II
Un recuerdo (1893)
de Dimitrios Vikelas
traducción de Antonio Rubió y Lluch
III
IV

CUANDO el buque salió del puerto y el fresco de la brisa del mar comenzó á hacerse más sensible, la vieja criada con cariñoso cuidado echó encima de los pies y de las espaldas de la joven recostada algunos abrigos. El tiempo era magnífico, aun cuando por la parte de poniente el horizonte ennegrecido anunciaba que aquella calma no continuaría; pero la amenaza que aquellas nubes ocultaban era lejana todavía, y el vapor rasgaba un mar sin olas, rizado apenas por el soplo de una ligera brisa. Sólo las dos ruedas, turbando la calma de las aguas, señalaban detrás de nosotros la superficie del mar con una doble línea de espumas escalonadas.

¡Oh! y como hubiera deseado acercarme á la paciente, dirigirle algunas pocas frases de simpatía, extender el abrigo hasta el extremo del piececito, que, desde lejos veía descubierto, sostener su almohada cuando volvía la cabeza hacia la tierra que se alejaba para contemplar el cráter del volcan coronado de humo! El taburete en que acababa de sentarse el médico estaba vacío junto á ella, pero no me atrevía á acercarme.

El tiempo transcurría lentamente, el sol se acercaba á su ocaso v el aire por momentos iba refrescando. La criada se levantó, se inclinó hacia la joven y le murmuró al oído algunas palabras con aire de humilde ternura. La enferma volvió hacia ella lentamente su mirada. No dijo una sola palabra, pero la expresión de sus ojos parecía decir: «¡Déjame aquí: quiero ver todavía el mar, el cielo y el sol poniente!» El padre tomó afectuosamente su mano entre las suyas y le habló con acentos suaves que tenían tono de súplica.

Entonces la joven se levantó penosamente, haciendo un esfuerzo, sin poder moverse por sí sola. La sostuvieron por ambos lados el viejo y la criada ayudaron sus pasos vacilantes sobre el puente.
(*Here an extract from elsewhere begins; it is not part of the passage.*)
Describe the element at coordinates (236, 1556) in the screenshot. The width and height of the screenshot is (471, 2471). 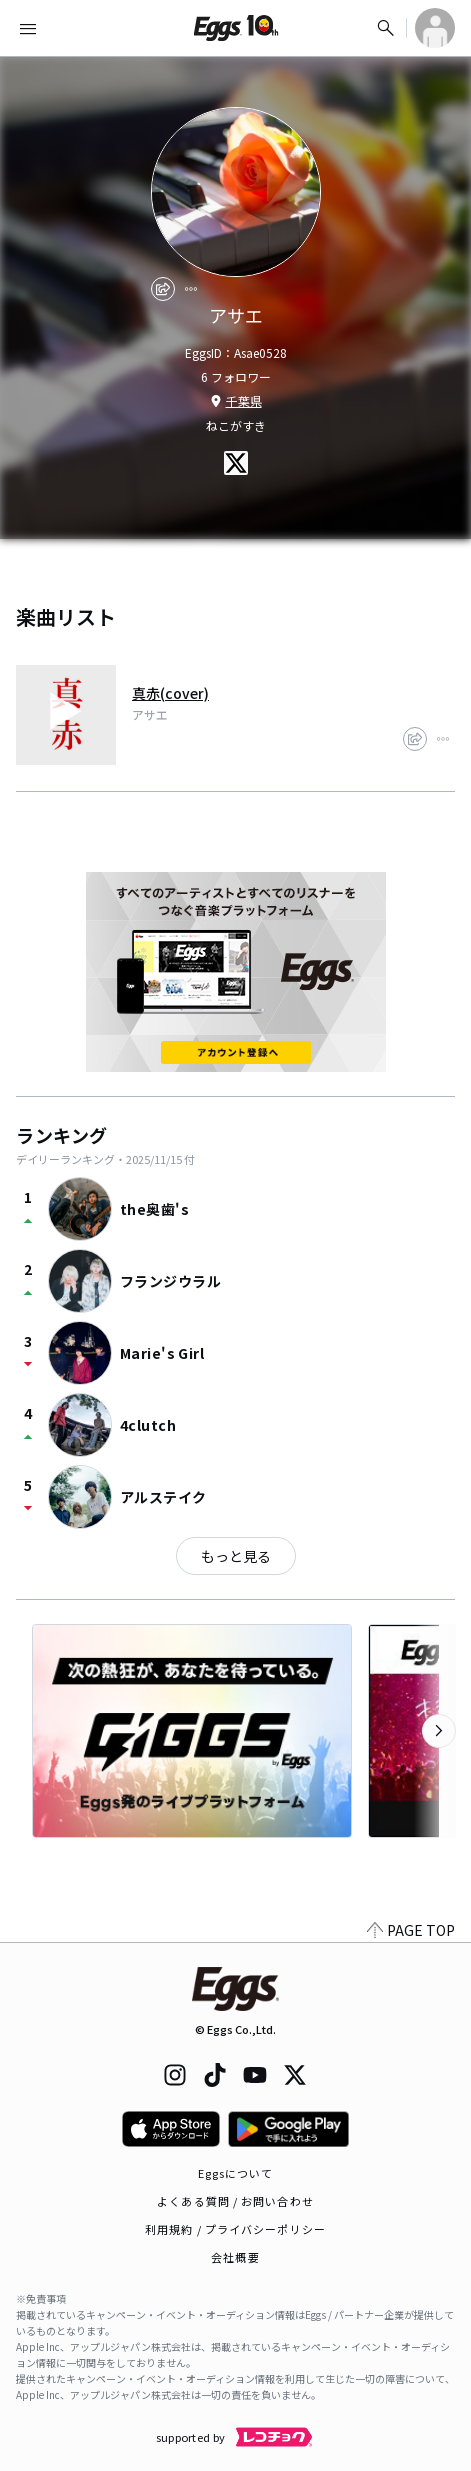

Mientras se levantaba, uno de sus guantes cayó inadvertidamente de los pliegues de su vestido. Me incliné, lo recogí y adelantándome se lo di á la sirvienta. La enferma me vió é inclinando graciosamente la cabeza, con dulce sonrisa en sus descoloridos labios, me dió las gracias en italiano y empezó de nuevo á toser. Me retiré conmovido.

La fatiga que le produjeron aquellos pocos pasos, suspendida casi del brazo de su padre, su tos seca y sorda manifestaban todavía más que su palidez el grado de su debilidad. La enfermedad estaba adelantada, mu y adelantada. En vano su desgraciado padre la había llevado desde su país del Norte para recobrar la salud bajo el sol del medio día; la vida dejaba gradualmente aquel gracioso cuerpo. ¿Mas por qué dejaban Nápoles para dirigirse de nuevo al Norte? ¡Tal vez el viejo, perdida toda esperanza, quería devolver su hija, viva todavía, á los brazos de una madre que la aguardaba con angustia en su lejano hogar, ó deseaba quizás verla morir allí donde su madre había muerto y enterrarla cerca de su esposa, en la misma tumba en que él quería descansar!